Here's a quick sketch of what I have in mind for process_getinfo(2).
Keep in mind that it's still just a rough idea.

We've had trouble efficiently learning about process and memory state
of the system via procfs. Android background memory-use scans (the
android.bg daemon) consume quite a bit of CPU time for PSS; Minchan's
done a lot of thinking for how we can specify desired page sets for
compaction as part of this patch set; and the full procfs walks that
some trace collection tools need to undertake take more than 200ms to
collect (sometimes much more) due mostly to procfs iteration. ISTM we
can do better.

While procfs *works* on a functional level, it's inefficient due to
the splatting of information we want across several different files
(which need to be independently opened --- e.g.,
/proc/pid/oom_score_adj *and* /proc/pid/status), inefficient due to
the ad-hoc text formatting, inefficient due to information over-fetch,
and cumbersome due to the fundamental impedance mismatch between
filesystem APIs and process lifetimes. procfs itself is also optional,
which has caused various bits of awkwardness that you'll recall from
the pidfd discussions.

How about we solve the problem once and for all? I'm imagining a new
process_getinfo(2) that solves all of these problems at the same time.
I want something with a few properties:

1) if we want to learn M facts about N things, we enter the kernel
once and learn all M*N things,
2) the information we collect is self-consistent (which implies
atomicity most of the time),
3) we retrieve the information we want in an efficient binary format, and
4) we don't pay to learn anything not in M.

I've jotted down a quick sketch of the API below; I'm curious what
everyone else thinks. It'd basically look like this:

int process_getinfo(int nr_proc, int* proc, int flags, unsigned long
mask, void* out_buf, size_t* inout_sz)

We wouldn't use the return value for much: 0 on success and -1 on
error with errno set. NR_PROC and PROC together would specify the
objects we want to learn about, which would be either PIDs or PIDFDs
or maybe nothing at all if FLAGS tells us to inspect every process on
the system. MASK is a bitset of facts we want to learn, described
below. OUT_BUF and INOUT_SZ are for actually communicating the result.
On input, the caller would fill *INOUT_SZ with the size of the buffer
to which OUT_BUF points; on success, we'd fill *INOUT_SZ with the
number of bytes we actually used. If the output buffer is too small,
we'll truncate the result, fail the system call with E2BIG, and fill
*INOUT_SZ with the number of needed bytes, inviting the caller to try
again. (If a caller supplies something huge like a reusable 512KB
buffer on the first call, no reallocation and retries will be
necessary in practice on a typically-sized system.)

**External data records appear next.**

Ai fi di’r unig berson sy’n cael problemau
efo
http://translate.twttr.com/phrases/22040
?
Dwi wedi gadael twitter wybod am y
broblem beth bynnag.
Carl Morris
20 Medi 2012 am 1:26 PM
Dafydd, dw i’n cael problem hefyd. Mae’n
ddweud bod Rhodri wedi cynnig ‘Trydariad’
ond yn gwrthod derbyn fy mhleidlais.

The actual returned buffer is a collection of structures and data
blocks starting with a struct process_info. The structures in the
returned buffer sometimes contain "pointers" to other structures
encoded as byte offsets from the start of the information buffer.
Using offsets instead of actual pointers keeps the format the same
across 32- and 64-bit versions of process_getinfo and makes it
possible to relocate the returned information buffer with memcpy.

struct process_info {
  int first_procrec_offset;  // struct procrec*
  //  Examples of system-wide things we could ask for
  int mem_total_kb;
  int mem_free_kb;
  int mem_available_kb;
  char reserved[];
};

struct procrec {
  int next_procrec_offset;  // struct procrec*
  // Following fields are self-explanatory and are only examples of the
  // kind of information we could provide.
  int tid;
  int tgid;
  char status;
  int oom_score_adj;
  struct { int real, effective, saved, fs; } uids;
  int prio;
  int comm_offset;  // char*
  uint64_t rss_file_kb
  uint64_t rss_anon_fb;
  uint64_t vm_seq;
  int first_procrec_vma_offset;  // struct procrec_vma*
  char reserved[];
};

struct procrec_vma {
  int next_procrec_vma_offset;  // struct procrec_vma*
  unsigned long start;
  unsigned long end;
  int backing_file_name_offset;  // char*
  int prot;
  char reserved[];
};

Callers would use the returned buffer by casting it to a struct
process_info and following the internal "pointers".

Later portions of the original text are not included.